- **What the exercise asks**
Scan the records below for the word "Kizilkiya". Copy each line where it appears.

- **Records shown**
....................

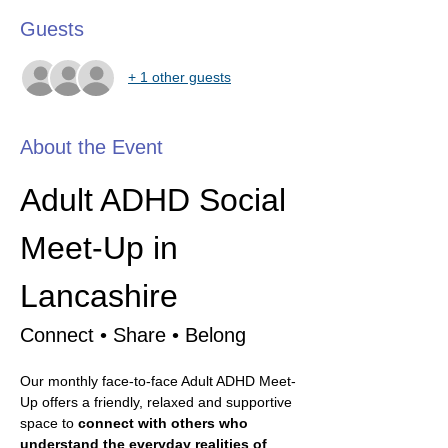
Guests
+ 1 other guests
About the Event
Adult ADHD Social 
Meet-Up in 
Lancashire
Connect • Share • Belong
Our monthly face-to-face Adult ADHD Meet-
Up offers a friendly, relaxed and supportive 
space to 
connect with others who 
understand the everyday realities of 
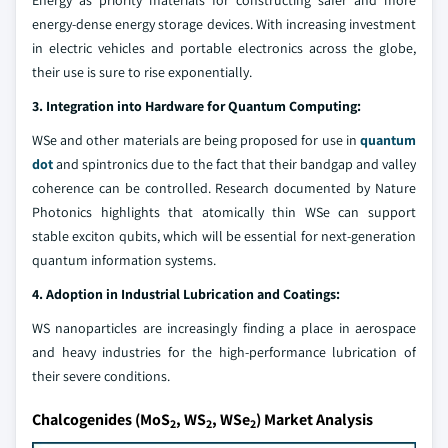
Energy as priority materials for constructing safer and more
energy-dense energy storage devices. With increasing investment
in electric vehicles and portable electronics across the globe,
their use is sure to rise exponentially.
3. Integration into Hardware for Quantum Computing:
WSe and other materials are being proposed for use in
quantum
dot
and spintronics due to the fact that their bandgap and valley
coherence can be controlled. Research documented by Nature
Photonics highlights that atomically thin WSe can support
stable exciton qubits, which will be essential for next-generation
quantum information systems.
4. Adoption in Industrial Lubrication and Coatings:
WS nanoparticles are increasingly finding a place in aerospace
and heavy industries for the high-performance lubrication of
their severe conditions.
Chalcogenides (MoS
, WS
, WSe
) Market Analysis
2
2
2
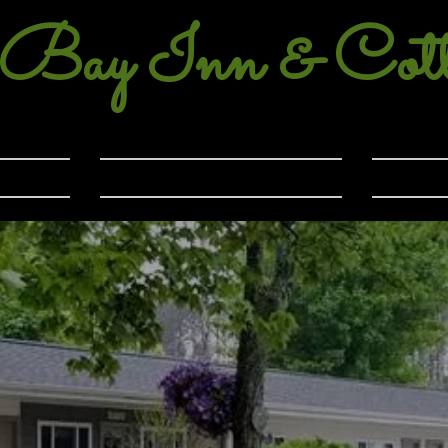
 Bay Inn & Cott
99-2412
Eastport, Michigan
Gallery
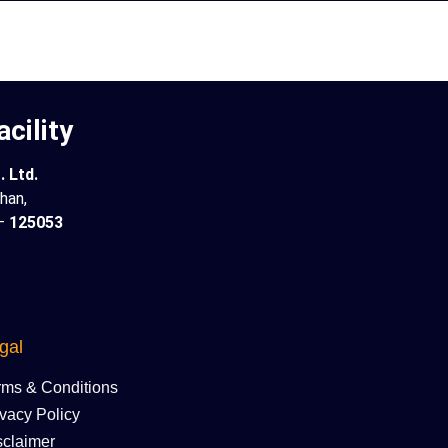
cility
 Ltd.
han,
 –
125053
gal
rms & Conditions
ivacy Policy
sclaimer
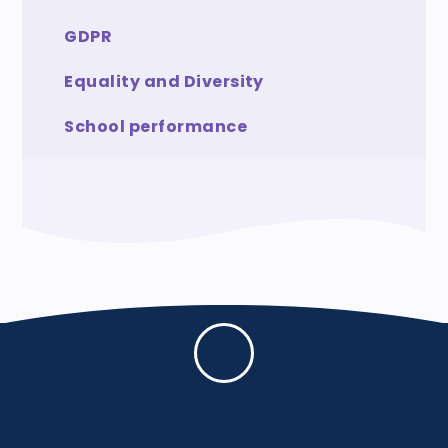
GDPR
Equality and Diversity
School performance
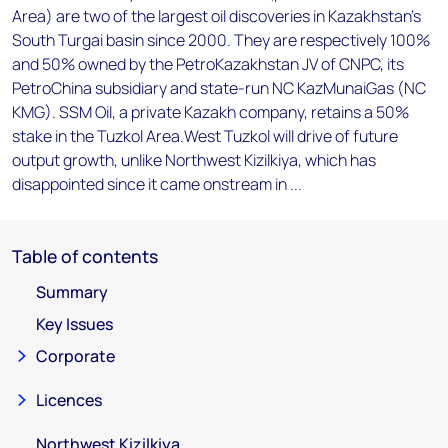
Area) are two of the largest oil discoveries in Kazakhstan's
South Turgai basin since 2000. They are respectively 100%
and 50% owned by the PetroKazakhstan JV of CNPC, its
PetroChina subsidiary and state-run NC KazMunaiGas (NC
KMG). SSM Oil, a private Kazakh company, retains a 50%
stake in the Tuzkol Area.West Tuzkol will drive of future
output growth, unlike Northwest Kizilkiya, which has
disappointed since it came onstream in ...
Table of contents
Summary
Key Issues
Corporate
Licences
Northwest Kizilkiya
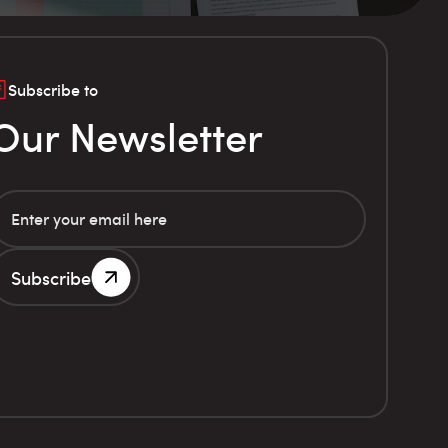
Subscribe to
Our Newsletter
Subscribe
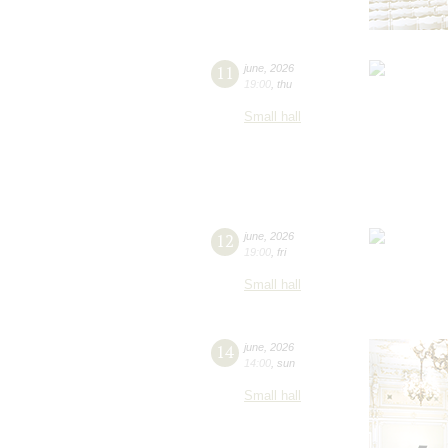
11
june
,
2026
19:00
,
thu
Small hall
12
june
,
2026
19:00
,
fri
Small hall
14
june
,
2026
14:00
,
sun
Small hall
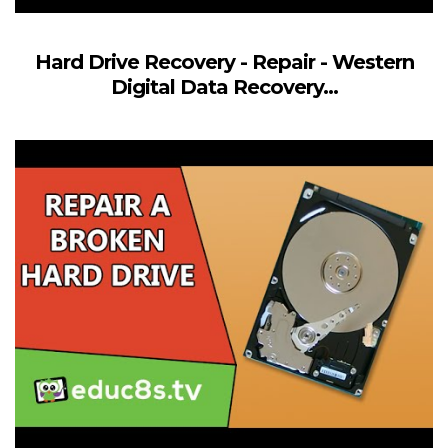
Hard Drive Recovery - Repair - Western
Digital Data Recovery...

....................

- **Solution**
output growth, unlike Northwest Kizilkiya, which has
Northwest Kizilkiya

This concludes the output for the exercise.